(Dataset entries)
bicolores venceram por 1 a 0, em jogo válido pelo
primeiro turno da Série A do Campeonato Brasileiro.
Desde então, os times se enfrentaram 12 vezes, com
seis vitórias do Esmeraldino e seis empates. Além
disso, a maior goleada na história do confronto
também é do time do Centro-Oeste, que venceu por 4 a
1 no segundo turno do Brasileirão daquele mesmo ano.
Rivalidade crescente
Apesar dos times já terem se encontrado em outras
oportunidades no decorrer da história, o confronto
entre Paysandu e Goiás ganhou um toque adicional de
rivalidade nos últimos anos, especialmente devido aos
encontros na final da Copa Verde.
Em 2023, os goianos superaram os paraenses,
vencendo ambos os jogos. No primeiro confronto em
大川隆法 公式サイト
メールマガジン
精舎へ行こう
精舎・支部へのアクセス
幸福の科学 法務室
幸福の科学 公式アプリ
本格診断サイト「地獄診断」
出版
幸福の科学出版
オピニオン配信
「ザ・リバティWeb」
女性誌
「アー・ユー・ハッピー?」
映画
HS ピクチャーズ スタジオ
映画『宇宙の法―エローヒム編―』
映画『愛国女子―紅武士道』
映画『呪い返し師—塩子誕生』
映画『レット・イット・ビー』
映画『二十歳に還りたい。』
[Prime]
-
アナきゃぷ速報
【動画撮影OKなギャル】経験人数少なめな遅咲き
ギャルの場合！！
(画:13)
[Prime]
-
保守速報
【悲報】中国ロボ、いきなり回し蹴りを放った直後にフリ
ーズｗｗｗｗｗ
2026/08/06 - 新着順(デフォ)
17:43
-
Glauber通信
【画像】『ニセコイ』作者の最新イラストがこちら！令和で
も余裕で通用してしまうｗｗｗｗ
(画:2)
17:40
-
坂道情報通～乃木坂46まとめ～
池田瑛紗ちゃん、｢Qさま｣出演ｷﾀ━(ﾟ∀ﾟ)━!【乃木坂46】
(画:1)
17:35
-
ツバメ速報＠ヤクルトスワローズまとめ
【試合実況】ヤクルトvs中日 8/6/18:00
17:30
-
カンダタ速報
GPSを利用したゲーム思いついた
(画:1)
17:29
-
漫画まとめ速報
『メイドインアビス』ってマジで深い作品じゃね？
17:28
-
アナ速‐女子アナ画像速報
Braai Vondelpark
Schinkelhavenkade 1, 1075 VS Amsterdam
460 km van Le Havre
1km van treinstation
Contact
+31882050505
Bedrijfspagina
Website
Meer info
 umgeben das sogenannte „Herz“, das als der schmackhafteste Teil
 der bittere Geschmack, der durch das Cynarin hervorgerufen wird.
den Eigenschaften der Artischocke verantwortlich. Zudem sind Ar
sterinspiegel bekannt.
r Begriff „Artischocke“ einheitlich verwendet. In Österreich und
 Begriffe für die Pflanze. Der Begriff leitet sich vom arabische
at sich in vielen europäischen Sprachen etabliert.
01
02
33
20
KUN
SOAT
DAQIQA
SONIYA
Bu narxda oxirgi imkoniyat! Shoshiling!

**Task instructions**
Please tally the lines of the entries that hold "Begriff" and give only the resulting number.

**Your response**
2